I can get pretty distracted when I'm getting ready to bake. This is how these hand pies were developed:
I'm gonna bake! What should I bake? Something with apples, it's fall. But it's 90 degrees so straight up apple is weird. Maybe berries? What kind of berries? I wish strawberries were in season I want strawberry shortcake. Blackberries? Blackberry apple pie. With lattice crust! No, with crumb topping! Wait, what if I made individual cupcake-sized pies? with crumb topping? No, with little hearts on top! Wait, what if I made hand pies? Wait, what if I made a "pie" with sugar cookie dough? Oh man. Do I have time to do all 5 of these? No...ok, call Katie.
And so the hand pies were decided upon. Sometimes I need reigning in. (I'm totally going to do that sugar cookie dough thing soon, though, so keep your eyes peeled.)
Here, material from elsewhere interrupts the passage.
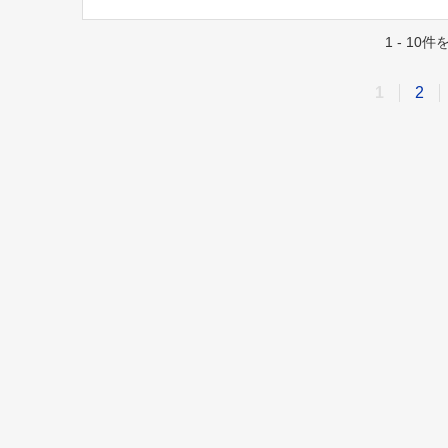
1 - 10
1
2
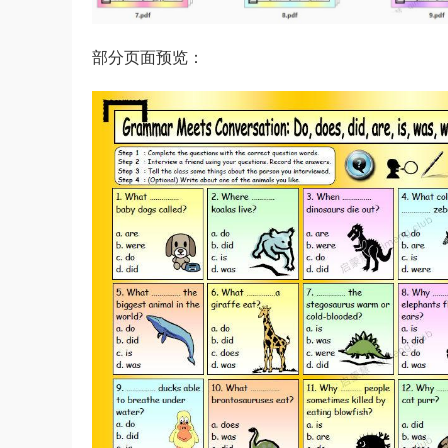
部分页面预览：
These pies were awesome. They hit the spot, ushering in fall with some fresh honeycrisp apples, with a nod to our warm weather streak in the blackberries and lemon juice. They were also very cute, so that's a plus. I hope you enjoy them as much as I did!
Apple Blackberry Hand Pies
makes 4
1 batch pie crust
2 honeycrisp apples
2 pints blackberries
juice of 1 lemon
2/3 c sugar
1 egg
Preheat oven to 375 degrees. Peel, core, and chop apples. Combine apples and blackberries in a medium mixing bowl; if the berries are large, cut them in half. Stir in lemon juice and sugar; set aside. Beat the egg and set aside.
Bake pies on a baking sheet for 30-40 minutes or until crusts are golden brown. Let cool slightly before eating.